We need to remove all numbers, stop words from our text data. Also we will convert all the text in lower case and perform deconstruction on the each report.

In [None]:
import pandas as pd
import re
from nltk.corpus import stopwords

# Load stop words
stop_words = set(stopwords.words('english'))

# Define preprocessing functions
def lowercase(text):
    '''Converts to lowercase'''
    new_text = []
    for line in text:
        if isinstance(line, str):  # Check if the line is a string
            new_text.append(line.lower())
        else:
            new_text.append("")  # Replace non-string values with an empty string
    return new_text

def decontractions(text):
    '''Performs decontractions in the doc'''
    new_text = []
    for phrase in text:
        if isinstance(phrase, str):  # Check if the phrase is a string
            phrase = re.sub(r"won't", "will not", phrase)
            phrase = re.sub(r"can\'t", "can not", phrase)
            phrase = re.sub(r"couldn\'t", "could not", phrase)
            phrase = re.sub(r"shouldn\'t", "should not", phrase)
            phrase = re.sub(r"wouldn\'t", "would not", phrase)
            # general
            phrase = re.sub(r"n\'t", " not", phrase)
            phrase = re.sub(r"\'re", " are", phrase)
            phrase = re.sub(r"\'s", " is", phrase)
            phrase = re.sub(r"\'d", " would", phrase)
            phrase = re.sub(r"\'ll", " will", phrase)
            phrase = re.sub(r"\'t", " not", phrase)
            phrase = re.sub(r"\'ve", " have", phrase)
            phrase = re.sub(r"\'m", " am", phrase)
        new_text.append(phrase)
    return new_text

def rem_punctuations(text):
    '''Removes punctuations'''
    punctuations = '''!()-[]{};:'"\\,<>/?@#$%^&*~'''
    new_text = []
    for line in text:
        if isinstance(line, str):  # Check if the line is a string
            for char in line:
                if char in punctuations:
                    line = line.replace(char, "")
            new_text.append(' '.join(e for e in line.split()))
        else:
            new_text.append("")
    return new_text

def rem_numbers(text):
    '''Removes numbers and irrelevant text like xxxx*'''
    new_text = []
    for line in text:
        if isinstance(line, str):  # Check if the line is a string
            temp = re.sub(r'x*', '', line)
            new_text.append(re.sub(r'\d', '', temp))
        else:
            new_text.append("")
    return new_text

def rem_stopwords(text):
    '''Removes stop words from the text but preserves negations.'''
    negations = {'no', 'not'}
    new_text = []
    for line in text:
        if isinstance(line, str):  # Check if the line is a string
            temp = line.split()
            temp2 = [word for word in temp if word not in stop_words or word in negations]
            new_text.append(' '.join(temp2))
        else:
            new_text.append("")
    return new_text

def text_preprocessing(text):
    '''Combines all the preprocess functions'''
    new_text = lowercase(text)
    new_text = decontractions(new_text)
    new_text = rem_punctuations(new_text)
    new_text = rem_numbers(new_text)
    new_text = rem_stopwords(new_text)
    return new_text

# Load the dataset
df = pd.read_csv('/kaggle/working/formatted_dataset.csv')

# Fill NaN values in 'Report' column with empty strings
df['Report'] = df['Report'].fillna("")

# Preprocess the 'Report' column
df['Report'] = text_preprocessing(df['Report'])

# Save the preprocessed dataset
df.to_csv('preprocessed_dataset2.csv', index=False)

print("Preprocessing complete.
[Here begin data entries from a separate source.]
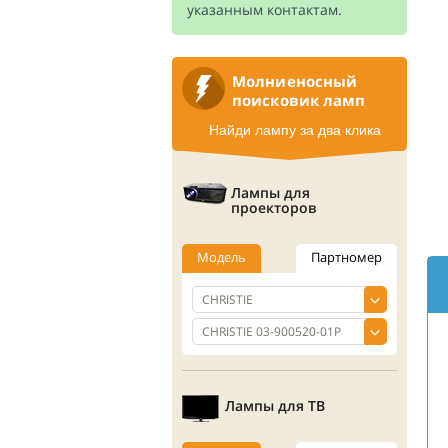
указанным контактам.
Молниеносный
поисковик ламп
Найди лампу за два клика
Лампы для
проекторов
Модель
Партномер
Лампы для ТВ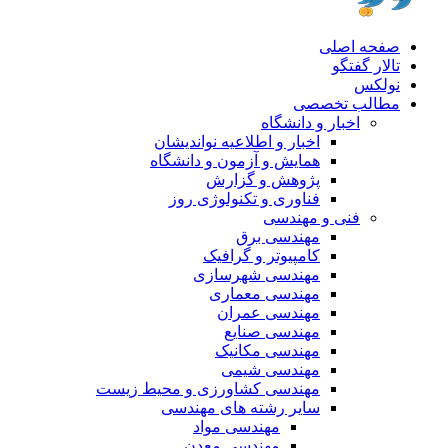
صفحه اصلی
تالار گفتگو
نولکس
مطالب تخصصی
اخبار و دانشگاه
اخبار و اطلاعیه نواندیشان
همایش و آزمون و دانشگاه
پژوهش و گزارش
فناوری و تکنولوژی روز
فنی و مهندسی
مهندسی برق
کامپیوتر و گرافیک
مهندسی شهرسازی
مهندسی معماری
مهندسی عمران
مهندسی صنایع
مهندسی مکانیک
مهندسی شیمی
مهندسی کشاورزی و محیط زیست
سایر رشته های مهندسی
مهندسی مواد
مهندسی معدن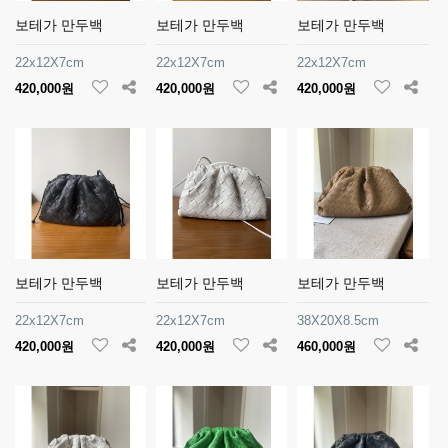
보테가 만두백
보테가 만두백
보테가 만두백
22x12X7cm
22x12X7cm
22x12X7cm
420,000원
420,000원
420,000원
보테가 만두백
보테가 만두백
보테가 만두백
22x12X7cm
22x12X7cm
38X20X8.5cm
420,000원
420,000원
460,000원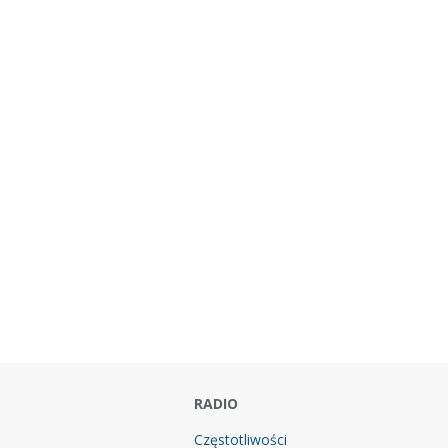
RADIO
Częstotliwości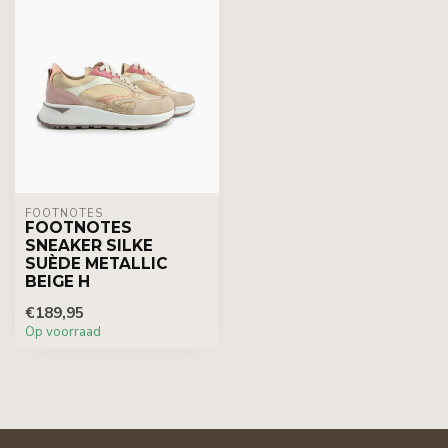
FOOTNOTES
FOOTNOTES
SNEAKER SILKE
SUÈDE METALLIC
BEIGE H
€189,95
Op voorraad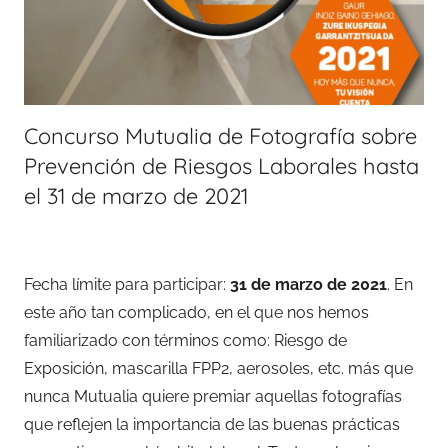
Concurso Mutualia de Fotografía sobre
Prevención de Riesgos Laborales hasta
el 31 de marzo de 2021
Fecha límite para participar:
31 de marzo de 2021
. En
este año tan complicado, en el que nos hemos
familiarizado con términos como: Riesgo de
Exposición, mascarilla FPP2, aerosoles, etc. más que
nunca Mutualia quiere premiar aquellas fotografías
que reflejen la importancia de las buenas prácticas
Dataset saved as 'preprocessed_dataset2.csv'.")


#### we will remove rows with empty report field 

In [None]:
import pandas as pd

# Load the dataset
file_path = '/kaggle/working/preprocessed_dataset2.csv'  
df = pd.read_csv(file_path)

# Count the initial number of rows
initial_count = len(df)

# Remove rows with empty 'Report' fields
df_cleaned = df[df['Report'].notnull() & (df['Report'].str.strip() != '')]
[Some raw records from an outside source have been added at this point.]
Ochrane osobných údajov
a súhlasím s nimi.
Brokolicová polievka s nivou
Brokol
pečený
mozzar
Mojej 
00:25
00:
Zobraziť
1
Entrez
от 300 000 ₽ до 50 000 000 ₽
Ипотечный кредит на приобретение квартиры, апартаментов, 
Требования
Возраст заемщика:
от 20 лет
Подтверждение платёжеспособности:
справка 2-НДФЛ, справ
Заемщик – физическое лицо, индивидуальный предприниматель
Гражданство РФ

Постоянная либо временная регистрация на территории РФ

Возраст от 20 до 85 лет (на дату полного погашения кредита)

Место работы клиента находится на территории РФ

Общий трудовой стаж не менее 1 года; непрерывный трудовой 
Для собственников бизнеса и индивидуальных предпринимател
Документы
# Count the final number of rows
final_count = len(df_cleaned)

# Calculate the number of rows removed
rows_removed = initial_count - final_count

# Print the result
print(f"Number of rows removed: {rows_removed}")

# Save the cleaned dataset
df_cleaned.to_csv('cleaned_preprocessed_dataset2.csv', index=False)


### Final step

for NLP tasks,we must add 'startseq' and 'endseq' tokens to each sentence, to prepare the Report data for sequence modeling tasks,it helps the model know where a sentence starts and ends, which is critical for tasks like text generation or captioning

In [None]:
import pandas as pd

# Load the dataset
file_path = '/kaggle/working/cleaned_preprocessed_dataset2.csv'  # Path to your file
df = pd.read_csv(file_path)

# Define the remodelling function
def remodelling(x): 
    '''Adds start and end tokens to a sentence'''
    return 'startseq ' + str(x) + ' endseq'

# Apply the remodelling function to the 'Report' column
df['Report'] = df['Report'].apply(lambda x: remodelling(x))

# Save the modified dataset
df.to_csv('/kaggle/working/Ready_dataset2.csv', index=False)

print("Start and end tokens added. Modified dataset saved as '/kaggle/working/Ready_dataset2.csv'.")


we will split our data into training,testing and cross validation (cv)

In [None]:
import pandas as pd
from sklearn.model_selection import train_test_split

# Load the dataset
df = pd.read_csv('/kaggle/working/Ready_dataset2.csv')

# Split dataset
train, temp = train_test_split(df, test_size=0.3, random_state=42)  # 70% train, 30% temp
val, test = train_test_split(temp, test_size=0.5, random_state=42)  # 15% val, 15% test

# Save the splits 
train.to_csv('train.csv', index=False)
val.to_csv('val.csv', index=False)
test.to_csv('test.csv', index=False)


we have done all the preprocessing needed and we have our final split of training,testing and cv

We will  make sure that our images are in a good shape to feed them to the model for feature extraction

Implement an Encoder-Decoder architecture:
Encoder: Use a CNN (CheXNet) which produces a context vector by taking in our image features.
Decoder: Use an RNN ( LSTM or GRU) .
and use beam search to generate the reports

### Obtaining Image Features


Images and reports are the input to the model we will convert every image into fixed size vector to be fed to the model, we will use transfer learning for that.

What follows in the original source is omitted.